### EXERCISE DETAILS
The reply must contain all of the records, unchanged.

### INPUT DATA
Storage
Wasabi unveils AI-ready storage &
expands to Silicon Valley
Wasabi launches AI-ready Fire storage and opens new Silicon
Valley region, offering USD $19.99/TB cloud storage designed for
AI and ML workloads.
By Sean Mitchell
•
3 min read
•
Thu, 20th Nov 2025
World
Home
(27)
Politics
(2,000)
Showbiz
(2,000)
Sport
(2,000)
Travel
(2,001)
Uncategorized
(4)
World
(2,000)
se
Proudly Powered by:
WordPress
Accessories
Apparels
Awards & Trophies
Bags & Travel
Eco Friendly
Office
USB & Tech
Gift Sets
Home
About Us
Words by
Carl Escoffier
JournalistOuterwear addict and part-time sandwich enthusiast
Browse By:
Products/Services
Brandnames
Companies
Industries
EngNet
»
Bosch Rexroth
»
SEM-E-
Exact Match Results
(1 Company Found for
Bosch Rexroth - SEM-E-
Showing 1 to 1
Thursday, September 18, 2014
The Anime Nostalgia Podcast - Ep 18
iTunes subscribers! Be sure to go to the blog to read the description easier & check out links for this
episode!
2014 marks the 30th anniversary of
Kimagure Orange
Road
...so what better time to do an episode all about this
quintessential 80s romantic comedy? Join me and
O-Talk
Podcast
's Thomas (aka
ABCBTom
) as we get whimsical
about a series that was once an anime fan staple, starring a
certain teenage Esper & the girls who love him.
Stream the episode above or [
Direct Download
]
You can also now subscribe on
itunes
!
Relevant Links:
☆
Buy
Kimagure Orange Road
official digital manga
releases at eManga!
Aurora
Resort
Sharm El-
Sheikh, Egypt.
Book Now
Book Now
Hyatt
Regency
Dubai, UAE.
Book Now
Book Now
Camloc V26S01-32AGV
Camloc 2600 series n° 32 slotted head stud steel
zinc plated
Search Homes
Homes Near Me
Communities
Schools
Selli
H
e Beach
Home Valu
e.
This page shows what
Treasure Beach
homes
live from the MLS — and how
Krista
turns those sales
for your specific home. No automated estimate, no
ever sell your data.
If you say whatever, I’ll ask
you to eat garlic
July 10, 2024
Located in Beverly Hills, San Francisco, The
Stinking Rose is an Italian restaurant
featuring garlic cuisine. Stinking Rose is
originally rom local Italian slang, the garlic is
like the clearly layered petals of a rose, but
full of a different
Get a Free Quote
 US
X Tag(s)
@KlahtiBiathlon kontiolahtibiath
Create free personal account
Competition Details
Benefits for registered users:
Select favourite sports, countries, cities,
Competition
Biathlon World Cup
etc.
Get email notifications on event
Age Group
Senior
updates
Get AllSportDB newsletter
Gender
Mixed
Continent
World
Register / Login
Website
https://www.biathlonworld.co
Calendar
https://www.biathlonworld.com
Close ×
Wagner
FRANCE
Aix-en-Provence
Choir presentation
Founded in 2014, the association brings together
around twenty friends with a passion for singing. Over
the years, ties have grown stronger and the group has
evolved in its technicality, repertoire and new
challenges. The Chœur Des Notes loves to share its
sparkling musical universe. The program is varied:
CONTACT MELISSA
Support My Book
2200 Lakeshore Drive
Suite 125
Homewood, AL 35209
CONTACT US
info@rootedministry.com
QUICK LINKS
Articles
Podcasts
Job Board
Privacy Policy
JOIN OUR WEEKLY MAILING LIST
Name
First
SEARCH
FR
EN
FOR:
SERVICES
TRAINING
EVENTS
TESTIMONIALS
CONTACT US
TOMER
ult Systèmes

### FINISHED EXERCISE
Storage
Wasabi unveils AI-ready storage &
expands to Silicon Valley
Wasabi launches AI-ready Fire storage and opens new Silicon
Valley region, offering USD $19.99/TB cloud storage designed for
AI and ML workloads.
By Sean Mitchell
•
3 min read
•
Thu, 20th Nov 2025
World
Home
(27)
Politics
(2,000)
Showbiz
(2,000)
Sport
(2,000)
Travel
(2,001)
Uncategorized
(4)
World
(2,000)
se
Proudly Powered by:
WordPress
Accessories
Apparels
Awards & Trophies
Bags & Travel
Eco Friendly
Office
USB & Tech
Gift Sets
Home
About Us
Words by
Carl Escoffier
JournalistOuterwear addict and part-time sandwich enthusiast
Browse By:
Products/Services
Brandnames
Companies
Industries
EngNet
»
Bosch Rexroth
»
SEM-E-
Exact Match Results
(1 Company Found for
Bosch Rexroth - SEM-E-
Showing 1 to 1
Thursday, September 18, 2014
The Anime Nostalgia Podcast - Ep 18
iTunes subscribers! Be sure to go to the blog to read the description easier & check out links for this
episode!
2014 marks the 30th anniversary of
Kimagure Orange
Road
...so what better time to do an episode all about this
quintessential 80s romantic comedy? Join me and
O-Talk
Podcast
's Thomas (aka
ABCBTom
) as we get whimsical
about a series that was once an anime fan staple, starring a
certain teenage Esper & the girls who love him.
Stream the episode above or [
Direct Download
]
You can also now subscribe on
itunes
!
Relevant Links:
☆
Buy
Kimagure Orange Road
official digital manga
releases at eManga!
Aurora
Resort
Sharm El-
Sheikh, Egypt.
Book Now
Book Now
Hyatt
Regency
Dubai, UAE.
Book Now
Book Now
Camloc V26S01-32AGV
Camloc 2600 series n° 32 slotted head stud steel
zinc plated
Search Homes
Homes Near Me
Communities
Schools
Selli
H
e Beach
Home Valu
e.
This page shows what
Treasure Beach
homes
live from the MLS — and how
Krista
turns those sales
for your specific home. No automated estimate, no
ever sell your data.
If you say whatever, I’ll ask
you to eat garlic
July 10, 2024
Located in Beverly Hills, San Francisco, The
Stinking Rose is an Italian restaurant
featuring garlic cuisine. Stinking Rose is
originally rom local Italian slang, the garlic is
like the clearly layered petals of a rose, but
full of a different
Get a Free Quote
 US
X Tag(s)
@KlahtiBiathlon kontiolahtibiath
Create free personal account
Competition Details
Benefits for registered users:
Select favourite sports, countries, cities,
Competition
Biathlon World Cup
etc.
Get email notifications on event
Age Group
Senior
updates
Get AllSportDB newsletter
Gender
Mixed
Continent
World
Register / Login
Website
https://www.biathlonworld.co
Calendar
https://www.biathlonworld.com
Close ×
Wagner
FRANCE
Aix-en-Provence
Choir presentation
Founded in 2014, the association brings together
around twenty friends with a passion for singing. Over
the years, ties have grown stronger and the group has
evolved in its technicality, repertoire and new
challenges. The Chœur Des Notes loves to share its
sparkling musical universe. The program is varied:
CONTACT MELISSA
Support My Book
2200 Lakeshore Drive
Suite 125
Homewood, AL 35209
CONTACT US
info@rootedministry.com
QUICK LINKS
Articles
Podcasts
Job Board
Privacy Policy
JOIN OUR WEEKLY MAILING LIST
Name
First
SEARCH
FR
EN
FOR:
SERVICES
TRAINING
EVENTS
TESTIMONIALS
CONTACT US
TOMER
ult Systèmes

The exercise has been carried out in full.